Africa-Press – Cameroun. Investir au Cameroun) – Fin novembre, le ministre des Transports, Jean Ernest Massena Ngalle Bibehe, a indiqué à l’Assemblée nationale que son département travaillait, pour l’année 2026, à la mise en œuvre d’un « programme de rajeunissement du parc automobile national ». Le dispositif doit se décliner en deux volets: « l’institution d’une “prime à la casse” et la limitation de l’âge des véhicules à l’importation ».
Le projet n’est pas nouveau. Dès août 2022, Jean Ernest Massena Ngalle Bibehe avait déjà évoqué l’instauration d’une prime à la casse, sans concrétisation à ce stade. Le ministre expliquait alors que « la prime à la casse est un processus qui permettra aux propriétaires de véhicules automobiles de renouveler sans contraintes financières leurs véhicules. Chaque Camerounais pourra avoir son véhicule neuf ». Il ajoutait: « nous sommes en pleins pourparlers avec différents partenaires ».
Le mécanisme n’a finalement pas été lancé. Mais il réapparaît désormais parmi les programmes que le ministère entend mettre en œuvre au cours de l’année 2026, selon les indications fournies à la représentation nationale.

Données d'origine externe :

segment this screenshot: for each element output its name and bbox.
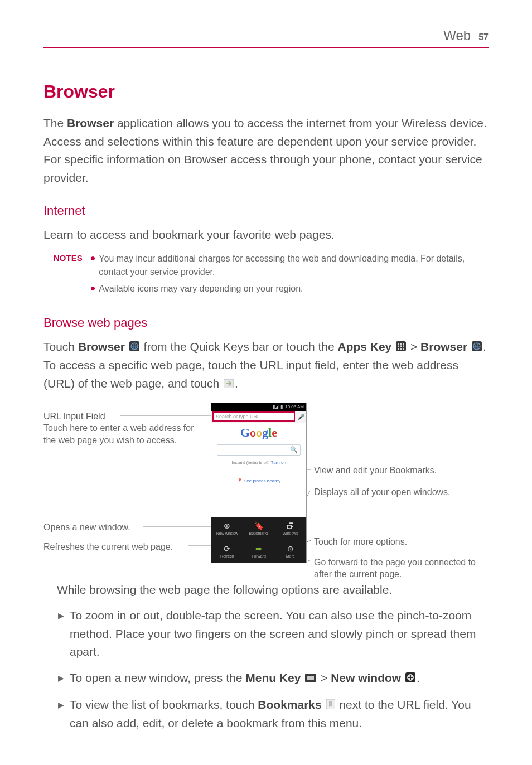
text: To view the list of bookmarks, touch [70,698,258,711]
search-icon: 🔍 [290,446,298,453]
triangle-bullet-icon: ▶ [58,607,64,661]
google-logo: Google [211,423,306,440]
instant-link[interactable]: Turn on [271,460,286,465]
callout-new-window: Opens a new window. [43,521,130,534]
notes-list: ● You may incur additional charges for a… [90,252,489,299]
list-item: ▶ To open a new window, press the Menu K… [58,669,489,688]
svg-rect-6 [398,345,399,347]
note-item: ● Available icons may vary depending on … [90,282,489,296]
places-link[interactable]: 📍 See places nearby [211,478,306,483]
note-text: You may incur additional charges for acc… [99,252,489,279]
menu-forward[interactable]: ➡Forward [243,540,275,563]
phone-mock: ▮◢ ▮ 10:03 AM Search or type URL 🎤 Googl… [211,403,307,563]
internet-body: Learn to access and bookmark your favori… [43,226,489,244]
plus-circle-icon: ⊕ [224,521,230,530]
note-text: Available icons may vary depending on yo… [99,282,303,296]
phone-content: Google 🔍 Instant (beta) is off. Turn on … [211,423,306,518]
svg-rect-9 [398,348,399,350]
go-arrow-icon [224,375,234,394]
browser-globe-icon [129,338,139,357]
svg-rect-11 [403,348,404,350]
bookmark-ribbon-icon [326,696,335,715]
svg-rect-7 [400,345,402,347]
signal-icon: ▮◢ [273,404,278,409]
svg-rect-5 [403,343,404,345]
svg-rect-8 [403,345,404,347]
callout-title: URL Input Field [43,410,209,423]
pin-icon: 📍 [237,478,243,483]
callout-bookmarks: View and edit your Bookmarks. [314,464,437,477]
list-text: To open a new window, press the Menu Key… [70,669,489,688]
list-item: ▶ To zoom in or out, double-tap the scre… [58,607,489,661]
notes-block: NOTES ● You may incur additional charges… [54,252,489,299]
instant-text: Instant (beta) is off. Turn on [211,460,306,465]
menu-more[interactable]: ⊙More [274,540,306,563]
text: Instant (beta) is off. [231,460,270,465]
phone-bottom-menu: ⊕New window 🔖Bookmarks 🗗Windows ⟳Refresh… [211,517,306,563]
svg-rect-24 [307,676,314,677]
keyword-browser: Browser [67,117,114,129]
heading-internet: Internet [43,204,489,218]
new-window-icon [405,670,415,688]
keyword-apps-key: Apps Key [337,340,391,353]
label: More [286,554,295,558]
keyword-browser: Browser [78,340,125,353]
forward-arrow-icon: ➡ [255,544,262,553]
phone-url-bar: Search or type URL 🎤 [211,411,306,423]
svg-rect-26 [307,679,314,680]
text: . [235,377,238,390]
label: Bookmarks [249,531,269,535]
note-item: ● You may incur additional charges for a… [90,252,489,279]
text: See places nearby [244,478,280,483]
battery-icon: ▮ [280,404,283,409]
svg-rect-4 [400,343,402,345]
header-page-number: 57 [478,32,489,42]
page-title: Browser [43,81,489,102]
callout-refresh: Refreshes the current web page. [43,541,173,553]
bookmark-icon: 🔖 [254,521,264,530]
bullet-icon: ● [90,252,96,279]
windows-icon: 🗗 [287,521,294,530]
keyword-new-window: New window [331,671,401,684]
apps-grid-icon [396,338,406,357]
search-box[interactable]: 🔍 [217,444,301,456]
label: Windows [282,531,298,535]
phone-status-bar: ▮◢ ▮ 10:03 AM [211,403,306,411]
status-time: 10:03 AM [285,404,304,409]
header-section: Web [443,28,471,43]
keyword-menu-key: Menu Key [245,671,301,684]
svg-rect-3 [398,343,399,345]
callout-windows: Displays all of your open windows. [314,486,451,498]
label: New window [216,531,238,535]
list-text: To zoom in or out, double-tap the screen… [70,607,489,661]
svg-rect-25 [307,677,314,679]
menu-windows[interactable]: 🗗Windows [274,517,306,540]
text: > [321,671,331,684]
callout-body: Touch here to enter a web address for th… [43,422,209,446]
keyword-bookmarks: Bookmarks [258,698,321,711]
text: > [410,340,420,353]
menu-new-window[interactable]: ⊕New window [211,517,243,540]
triangle-bullet-icon: ▶ [58,669,64,688]
label: Refresh [220,554,234,558]
bullet-icon: ● [90,282,96,296]
triangle-bullet-icon: ▶ [58,696,64,733]
text: from the Quick Keys bar or touch the [144,340,338,353]
mic-icon[interactable]: 🎤 [296,411,306,422]
text: . [417,671,420,684]
menu-refresh[interactable]: ⟳Refresh [211,540,243,563]
text: The [43,117,67,129]
page-header: Web 57 [43,28,489,48]
menu-bookmarks[interactable]: 🔖Bookmarks [243,517,275,540]
browse-body: Touch Browser from the Quick Keys bar or… [43,338,489,394]
url-input-highlight[interactable]: Search or type URL [212,411,295,422]
url-placeholder: Search or type URL [216,414,260,419]
text: Touch [43,340,78,353]
after-intro: While browsing the web page the followin… [57,581,489,599]
callout-url: URL Input Field Touch here to enter a we… [43,410,209,447]
label: Forward [252,554,266,558]
list-text: To view the list of bookmarks, touch Boo… [70,696,489,733]
heading-browse: Browse web pages [43,316,489,330]
list-item: ▶ To view the list of bookmarks, touch B… [58,696,489,733]
menu-key-icon [305,670,316,688]
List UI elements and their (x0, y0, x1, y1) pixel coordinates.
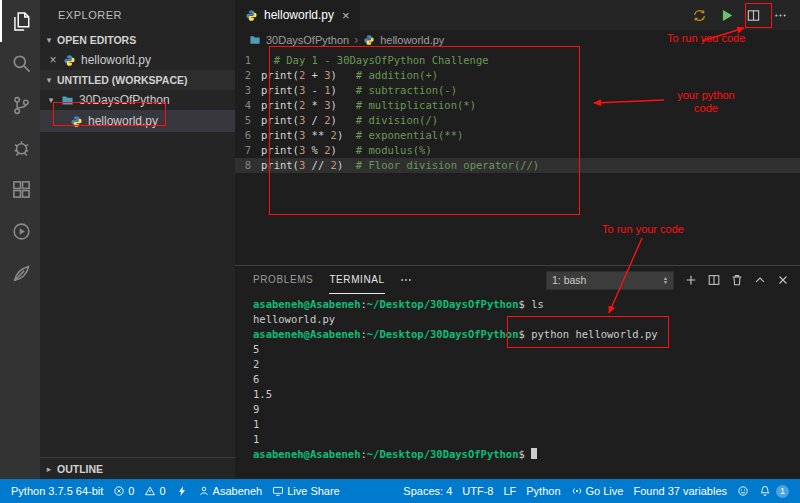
code-text: print(3 / 2) # division(/) (261, 113, 438, 128)
outline-section[interactable]: ▸ OUTLINE (40, 457, 235, 479)
code-line[interactable]: 1 # Day 1 - 30DaysOfPython Challenge (235, 53, 800, 68)
activity-custom-extension-icon[interactable] (0, 252, 40, 294)
go-live[interactable]: Go Live (566, 479, 629, 503)
shell-select-value: 1: bash (552, 274, 586, 286)
language-mode[interactable]: Python (521, 479, 565, 503)
chevron-down-icon: ▾ (44, 35, 54, 45)
terminal-line: asabeneh@Asabeneh:~/Desktop/30DaysOfPyth… (253, 447, 800, 462)
file-label: helloworld.py (88, 114, 158, 128)
eol[interactable]: LF (498, 479, 521, 503)
tab-helloworld[interactable]: helloworld.py × (235, 0, 360, 30)
problems-errors-label: 0 (128, 485, 134, 497)
indentation-label: Spaces: 4 (403, 485, 452, 497)
folder-label: 30DaysOfPython (79, 93, 170, 107)
code-line[interactable]: 8print(3 // 2) # Floor division operator… (235, 158, 800, 173)
close-icon[interactable]: × (48, 55, 58, 65)
notification-badge: 1 (776, 485, 789, 498)
line-number: 2 (235, 68, 261, 83)
code-line[interactable]: 7print(3 % 2) # modulus(%) (235, 143, 800, 158)
code-line[interactable]: 5print(3 / 2) # division(/) (235, 113, 800, 128)
notifications[interactable]: 1 (754, 479, 794, 503)
indentation[interactable]: Spaces: 4 (398, 479, 457, 503)
code-line[interactable]: 3print(3 - 1) # subtraction(-) (235, 83, 800, 98)
problems-warnings[interactable]: 0 (139, 479, 170, 503)
sidebar-title: EXPLORER (40, 0, 235, 30)
more-actions-icon[interactable] (399, 273, 413, 287)
code-line[interactable]: 2print(2 + 3) # addition(+) (235, 68, 800, 83)
breadcrumb[interactable]: 30DaysOfPython › helloworld.py (235, 30, 800, 50)
chevron-down-icon: ▾ (44, 75, 54, 85)
panel-tabs: PROBLEMSTERMINAL (253, 266, 385, 294)
activity-test-icon[interactable] (0, 210, 40, 252)
code-text: print(3 % 2) # modulus(%) (261, 143, 432, 158)
new-terminal-icon[interactable] (684, 273, 698, 287)
panel-header: PROBLEMSTERMINAL 1: bash ▲▼ (235, 266, 800, 294)
status-bar-left: Python 3.7.5 64-bit00AsabenehLive Share (6, 479, 345, 503)
close-panel-icon[interactable] (776, 273, 790, 287)
kill-terminal-icon[interactable] (730, 273, 744, 287)
code-text: # Day 1 - 30DaysOfPython Challenge (261, 53, 489, 68)
live-share[interactable]: Live Share (267, 479, 345, 503)
live-share-flash[interactable] (171, 479, 193, 503)
tab-label: helloworld.py (264, 8, 334, 22)
breadcrumb-file[interactable]: helloworld.py (380, 34, 444, 46)
variables[interactable]: Found 37 variables (628, 479, 732, 503)
live-share-user-label: Asabeneh (213, 485, 263, 497)
panel-tab-problems[interactable]: PROBLEMS (253, 266, 313, 294)
folder-item-30daysofpython[interactable]: ▾ 30DaysOfPython (40, 90, 235, 110)
maximize-panel-icon[interactable] (753, 273, 767, 287)
python-file-icon (70, 115, 83, 128)
activity-search-icon[interactable] (0, 42, 40, 84)
lightning-icon (176, 485, 188, 497)
encoding[interactable]: UTF-8 (457, 479, 498, 503)
file-item-helloworld[interactable]: helloworld.py (40, 110, 235, 132)
workspace-header[interactable]: ▾ UNTITLED (WORKSPACE) (40, 70, 235, 90)
line-number: 7 (235, 143, 261, 158)
activity-source-control-icon[interactable] (0, 84, 40, 126)
code-editor[interactable]: 1 # Day 1 - 30DaysOfPython Challenge2pri… (235, 50, 800, 265)
problems-errors[interactable]: 0 (108, 479, 139, 503)
activity-extensions-icon[interactable] (0, 168, 40, 210)
python-version[interactable]: Python 3.7.5 64-bit (6, 479, 108, 503)
eol-label: LF (503, 485, 516, 497)
chevron-down-icon: ▾ (46, 95, 56, 105)
breadcrumb-folder[interactable]: 30DaysOfPython (266, 34, 349, 46)
python-file-icon (245, 9, 258, 22)
split-terminal-icon[interactable] (707, 273, 721, 287)
python-file-icon (363, 34, 375, 46)
open-editors-label: OPEN EDITORS (57, 34, 136, 46)
open-editors-header[interactable]: ▾ OPEN EDITORS (40, 30, 235, 50)
terminal-line: 1.5 (253, 387, 800, 402)
live-share-user[interactable]: Asabeneh (193, 479, 268, 503)
code-text: print(3 - 1) # subtraction(-) (261, 83, 457, 98)
activity-run-debug-icon[interactable] (0, 126, 40, 168)
open-editor-item[interactable]: × helloworld.py (40, 50, 235, 70)
terminal-line: 1 (253, 417, 800, 432)
editor-actions (692, 0, 800, 30)
activity-bar (0, 0, 40, 479)
terminal-line: 2 (253, 357, 800, 372)
code-text: print(2 + 3) # addition(+) (261, 68, 438, 83)
run-python-file-icon[interactable] (719, 8, 734, 23)
terminal-line: 5 (253, 342, 800, 357)
go-live-label: Go Live (586, 485, 624, 497)
code-line[interactable]: 4print(2 * 3) # multiplication(*) (235, 98, 800, 113)
live-share-label: Live Share (287, 485, 340, 497)
activity-explorer-icon[interactable] (0, 0, 40, 42)
terminal-shell-select[interactable]: 1: bash ▲▼ (546, 271, 674, 290)
terminal-output[interactable]: asabeneh@Asabeneh:~/Desktop/30DaysOfPyth… (235, 294, 800, 479)
terminal-line: 9 (253, 402, 800, 417)
panel-tab-terminal[interactable]: TERMINAL (329, 266, 384, 294)
status-bar: Python 3.7.5 64-bit00AsabenehLive Share … (0, 479, 800, 503)
more-actions-icon[interactable] (773, 8, 788, 23)
terminal-line: 6 (253, 372, 800, 387)
feedback[interactable] (732, 479, 754, 503)
code-line[interactable]: 6print(3 ** 2) # exponential(**) (235, 128, 800, 143)
line-number: 3 (235, 83, 261, 98)
close-icon[interactable]: × (340, 8, 352, 23)
sync-icon[interactable] (692, 8, 707, 23)
terminal-line: helloworld.py (253, 312, 800, 327)
workspace-label: UNTITLED (WORKSPACE) (57, 74, 187, 86)
split-editor-icon[interactable] (746, 8, 761, 23)
bell-icon (759, 485, 771, 497)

Sur le deuxième axe, la loi de finances 2026 a déjà acté un relèvement des droits d’accises pour les véhicules importés. Deux paliers sont prévus: 12,5 % pour les voitures de plus de 12 ans à 20 ans, et 25 % pour celles de plus de 20 ans. Auparavant, les véhicules de 0 à 15 ans étaient soumis à un taux uniforme de 12,5 %, tandis que ceux de 20 ans et plus étaient taxés à 25 %.
L’objectif affiché est de rajeunir le parc automobile national, que le gouvernement estime à un âge moyen de 18 ans. En 2023, le Cameroun comptait entre 1,6 et 2 millions de véhicules d’occasion, dont plus de 92 % âgés de plus de 15 ans.